ACTION ITEM:
Please return all of the material exactly, with no line missing.

**** SUPPLIED INFORMATION

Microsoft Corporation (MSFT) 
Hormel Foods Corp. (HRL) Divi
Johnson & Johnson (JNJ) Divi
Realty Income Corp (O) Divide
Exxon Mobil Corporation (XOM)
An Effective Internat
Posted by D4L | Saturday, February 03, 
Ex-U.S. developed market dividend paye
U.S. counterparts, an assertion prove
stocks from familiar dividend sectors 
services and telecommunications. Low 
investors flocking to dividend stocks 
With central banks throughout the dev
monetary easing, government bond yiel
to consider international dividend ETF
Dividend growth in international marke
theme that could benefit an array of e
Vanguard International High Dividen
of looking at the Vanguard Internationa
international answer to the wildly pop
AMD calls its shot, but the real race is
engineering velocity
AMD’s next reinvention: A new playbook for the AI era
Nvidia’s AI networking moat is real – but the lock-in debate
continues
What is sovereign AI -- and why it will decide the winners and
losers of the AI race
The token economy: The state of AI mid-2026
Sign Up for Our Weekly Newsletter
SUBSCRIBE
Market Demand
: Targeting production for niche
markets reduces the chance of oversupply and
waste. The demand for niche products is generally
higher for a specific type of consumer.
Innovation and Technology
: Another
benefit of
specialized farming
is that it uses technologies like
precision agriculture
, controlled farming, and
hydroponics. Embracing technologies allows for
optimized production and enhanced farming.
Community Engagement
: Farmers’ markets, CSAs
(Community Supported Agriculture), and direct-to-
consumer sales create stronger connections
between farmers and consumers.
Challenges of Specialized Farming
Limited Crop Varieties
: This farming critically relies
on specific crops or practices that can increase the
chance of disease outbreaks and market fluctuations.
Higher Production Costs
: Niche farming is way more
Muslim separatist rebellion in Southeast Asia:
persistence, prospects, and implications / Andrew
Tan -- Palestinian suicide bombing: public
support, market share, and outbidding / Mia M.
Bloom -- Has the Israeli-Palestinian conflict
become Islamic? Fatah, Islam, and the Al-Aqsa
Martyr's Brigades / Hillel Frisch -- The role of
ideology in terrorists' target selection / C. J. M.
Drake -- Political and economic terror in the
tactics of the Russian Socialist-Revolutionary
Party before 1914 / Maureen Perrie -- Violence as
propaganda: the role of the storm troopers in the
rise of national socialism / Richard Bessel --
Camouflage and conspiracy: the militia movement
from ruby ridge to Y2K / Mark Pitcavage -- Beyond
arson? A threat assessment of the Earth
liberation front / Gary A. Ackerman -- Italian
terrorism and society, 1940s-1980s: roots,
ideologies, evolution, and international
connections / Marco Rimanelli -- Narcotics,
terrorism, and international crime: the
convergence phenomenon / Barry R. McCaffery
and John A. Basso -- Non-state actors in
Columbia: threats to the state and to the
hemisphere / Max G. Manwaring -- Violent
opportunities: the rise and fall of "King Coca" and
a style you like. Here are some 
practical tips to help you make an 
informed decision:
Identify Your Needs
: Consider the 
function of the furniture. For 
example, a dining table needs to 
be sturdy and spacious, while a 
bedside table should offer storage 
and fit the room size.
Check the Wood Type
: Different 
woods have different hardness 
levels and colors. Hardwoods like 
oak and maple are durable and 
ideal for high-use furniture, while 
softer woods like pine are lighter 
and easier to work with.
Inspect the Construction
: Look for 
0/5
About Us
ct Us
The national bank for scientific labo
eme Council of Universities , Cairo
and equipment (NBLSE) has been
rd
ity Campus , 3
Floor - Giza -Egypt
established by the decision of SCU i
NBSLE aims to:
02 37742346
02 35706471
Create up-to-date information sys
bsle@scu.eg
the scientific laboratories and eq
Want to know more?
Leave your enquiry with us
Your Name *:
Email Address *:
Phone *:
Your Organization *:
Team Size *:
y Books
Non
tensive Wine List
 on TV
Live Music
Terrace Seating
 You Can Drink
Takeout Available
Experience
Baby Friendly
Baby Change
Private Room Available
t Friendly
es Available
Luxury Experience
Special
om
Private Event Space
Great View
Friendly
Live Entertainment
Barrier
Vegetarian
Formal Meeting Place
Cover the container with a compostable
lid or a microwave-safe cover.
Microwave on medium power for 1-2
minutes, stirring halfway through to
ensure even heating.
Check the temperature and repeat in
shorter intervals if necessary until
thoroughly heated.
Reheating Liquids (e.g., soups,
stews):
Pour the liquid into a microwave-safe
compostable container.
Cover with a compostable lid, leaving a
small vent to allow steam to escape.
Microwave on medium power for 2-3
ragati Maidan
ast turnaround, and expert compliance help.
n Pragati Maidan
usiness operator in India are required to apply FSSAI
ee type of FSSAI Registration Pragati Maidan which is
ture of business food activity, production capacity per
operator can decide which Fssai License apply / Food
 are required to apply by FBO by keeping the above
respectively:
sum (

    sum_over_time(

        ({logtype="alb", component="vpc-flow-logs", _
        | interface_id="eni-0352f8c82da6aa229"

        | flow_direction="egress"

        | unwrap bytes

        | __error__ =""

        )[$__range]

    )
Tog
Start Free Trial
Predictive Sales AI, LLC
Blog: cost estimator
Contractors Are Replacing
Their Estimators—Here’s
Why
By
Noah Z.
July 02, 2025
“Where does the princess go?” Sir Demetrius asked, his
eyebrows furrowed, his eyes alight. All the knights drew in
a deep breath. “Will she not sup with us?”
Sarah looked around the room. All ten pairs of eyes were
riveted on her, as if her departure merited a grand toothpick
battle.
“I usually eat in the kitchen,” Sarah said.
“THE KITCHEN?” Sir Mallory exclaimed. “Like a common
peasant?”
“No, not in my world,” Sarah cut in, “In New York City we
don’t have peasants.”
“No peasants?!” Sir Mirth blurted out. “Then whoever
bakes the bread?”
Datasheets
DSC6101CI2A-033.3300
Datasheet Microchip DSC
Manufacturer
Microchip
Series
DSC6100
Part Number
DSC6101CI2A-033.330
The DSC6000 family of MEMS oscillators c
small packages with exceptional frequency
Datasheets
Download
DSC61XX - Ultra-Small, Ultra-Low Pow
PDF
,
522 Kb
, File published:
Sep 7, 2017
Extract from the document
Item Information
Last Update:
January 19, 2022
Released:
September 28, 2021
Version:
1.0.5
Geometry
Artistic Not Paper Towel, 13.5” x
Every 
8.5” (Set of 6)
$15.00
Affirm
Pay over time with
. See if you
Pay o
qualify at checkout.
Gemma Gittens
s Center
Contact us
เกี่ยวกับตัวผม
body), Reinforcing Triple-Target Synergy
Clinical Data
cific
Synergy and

********

ANSWER AREA:
Microsoft Corporation (MSFT) 
Hormel Foods Corp. (HRL) Divi
Johnson & Johnson (JNJ) Divi
Realty Income Corp (O) Divide
Exxon Mobil Corporation (XOM)
An Effective Internat
Posted by D4L | Saturday, February 03, 
Ex-U.S. developed market dividend paye
U.S. counterparts, an assertion prove
stocks from familiar dividend sectors 
services and telecommunications. Low 
investors flocking to dividend stocks 
With central banks throughout the dev
monetary easing, government bond yiel
to consider international dividend ETF
Dividend growth in international marke
theme that could benefit an array of e
Vanguard International High Dividen
of looking at the Vanguard Internationa
international answer to the wildly pop
AMD calls its shot, but the real race is
engineering velocity
AMD’s next reinvention: A new playbook for the AI era
Nvidia’s AI networking moat is real – but the lock-in debate
continues
What is sovereign AI -- and why it will decide the winners and
losers of the AI race
The token economy: The state of AI mid-2026
Sign Up for Our Weekly Newsletter
SUBSCRIBE
Market Demand
: Targeting production for niche
markets reduces the chance of oversupply and
waste. The demand for niche products is generally
higher for a specific type of consumer.
Innovation and Technology
: Another
benefit of
specialized farming
is that it uses technologies like
precision agriculture
, controlled farming, and
hydroponics. Embracing technologies allows for
optimized production and enhanced farming.
Community Engagement
: Farmers’ markets, CSAs
(Community Supported Agriculture), and direct-to-
consumer sales create stronger connections
between farmers and consumers.
Challenges of Specialized Farming
Limited Crop Varieties
: This farming critically relies
on specific crops or practices that can increase the
chance of disease outbreaks and market fluctuations.
Higher Production Costs
: Niche farming is way more
Muslim separatist rebellion in Southeast Asia:
persistence, prospects, and implications / Andrew
Tan -- Palestinian suicide bombing: public
support, market share, and outbidding / Mia M.
Bloom -- Has the Israeli-Palestinian conflict
become Islamic? Fatah, Islam, and the Al-Aqsa
Martyr's Brigades / Hillel Frisch -- The role of
ideology in terrorists' target selection / C. J. M.
Drake -- Political and economic terror in the
tactics of the Russian Socialist-Revolutionary
Party before 1914 / Maureen Perrie -- Violence as
propaganda: the role of the storm troopers in the
rise of national socialism / Richard Bessel --
Camouflage and conspiracy: the militia movement
from ruby ridge to Y2K / Mark Pitcavage -- Beyond
arson? A threat assessment of the Earth
liberation front / Gary A. Ackerman -- Italian
terrorism and society, 1940s-1980s: roots,
ideologies, evolution, and international
connections / Marco Rimanelli -- Narcotics,
terrorism, and international crime: the
convergence phenomenon / Barry R. McCaffery
and John A. Basso -- Non-state actors in
Columbia: threats to the state and to the
hemisphere / Max G. Manwaring -- Violent
opportunities: the rise and fall of "King Coca" and
a style you like. Here are some 
practical tips to help you make an 
informed decision:
Identify Your Needs
: Consider the 
function of the furniture. For 
example, a dining table needs to 
be sturdy and spacious, while a 
bedside table should offer storage 
and fit the room size.
Check the Wood Type
: Different 
woods have different hardness 
levels and colors. Hardwoods like 
oak and maple are durable and 
ideal for high-use furniture, while 
softer woods like pine are lighter 
and easier to work with.
Inspect the Construction
: Look for 
0/5
About Us
ct Us
The national bank for scientific labo
eme Council of Universities , Cairo
and equipment (NBLSE) has been
rd
ity Campus , 3
Floor - Giza -Egypt
established by the decision of SCU i
NBSLE aims to:
02 37742346
02 35706471
Create up-to-date information sys
bsle@scu.eg
the scientific laboratories and eq
Want to know more?
Leave your enquiry with us
Your Name *:
Email Address *:
Phone *:
Your Organization *:
Team Size *:
y Books
Non
tensive Wine List
 on TV
Live Music
Terrace Seating
 You Can Drink
Takeout Available
Experience
Baby Friendly
Baby Change
Private Room Available
t Friendly
es Available
Luxury Experience
Special
om
Private Event Space
Great View
Friendly
Live Entertainment
Barrier
Vegetarian
Formal Meeting Place
Cover the container with a compostable
lid or a microwave-safe cover.
Microwave on medium power for 1-2
minutes, stirring halfway through to
ensure even heating.
Check the temperature and repeat in
shorter intervals if necessary until
thoroughly heated.
Reheating Liquids (e.g., soups,
stews):
Pour the liquid into a microwave-safe
compostable container.
Cover with a compostable lid, leaving a
small vent to allow steam to escape.
Microwave on medium power for 2-3
ragati Maidan
ast turnaround, and expert compliance help.
n Pragati Maidan
usiness operator in India are required to apply FSSAI
ee type of FSSAI Registration Pragati Maidan which is
ture of business food activity, production capacity per
operator can decide which Fssai License apply / Food
 are required to apply by FBO by keeping the above
respectively:
sum (

    sum_over_time(

        ({logtype="alb", component="vpc-flow-logs", _
        | interface_id="eni-0352f8c82da6aa229"

        | flow_direction="egress"

        | unwrap bytes

        | __error__ =""

        )[$__range]

    )
Tog
Start Free Trial
Predictive Sales AI, LLC
Blog: cost estimator
Contractors Are Replacing
Their Estimators—Here’s
Why
By
Noah Z.
July 02, 2025
“Where does the princess go?” Sir Demetrius asked, his
eyebrows furrowed, his eyes alight. All the knights drew in
a deep breath. “Will she not sup with us?”
Sarah looked around the room. All ten pairs of eyes were
riveted on her, as if her departure merited a grand toothpick
battle.
“I usually eat in the kitchen,” Sarah said.
“THE KITCHEN?” Sir Mallory exclaimed. “Like a common
peasant?”
“No, not in my world,” Sarah cut in, “In New York City we
don’t have peasants.”
“No peasants?!” Sir Mirth blurted out. “Then whoever
bakes the bread?”
Datasheets
DSC6101CI2A-033.3300
Datasheet Microchip DSC
Manufacturer
Microchip
Series
DSC6100
Part Number
DSC6101CI2A-033.330
The DSC6000 family of MEMS oscillators c
small packages with exceptional frequency
Datasheets
Download
DSC61XX - Ultra-Small, Ultra-Low Pow
PDF
,
522 Kb
, File published:
Sep 7, 2017
Extract from the document
Item Information
Last Update:
January 19, 2022
Released:
September 28, 2021
Version:
1.0.5
Geometry
Artistic Not Paper Towel, 13.5” x
Every 
8.5” (Set of 6)
$15.00
Affirm
Pay over time with
. See if you
Pay o
qualify at checkout.
Gemma Gittens
s Center
Contact us
เกี่ยวกับตัวผม
body), Reinforcing Triple-Target Synergy
Clinical Data
cific
Synergy and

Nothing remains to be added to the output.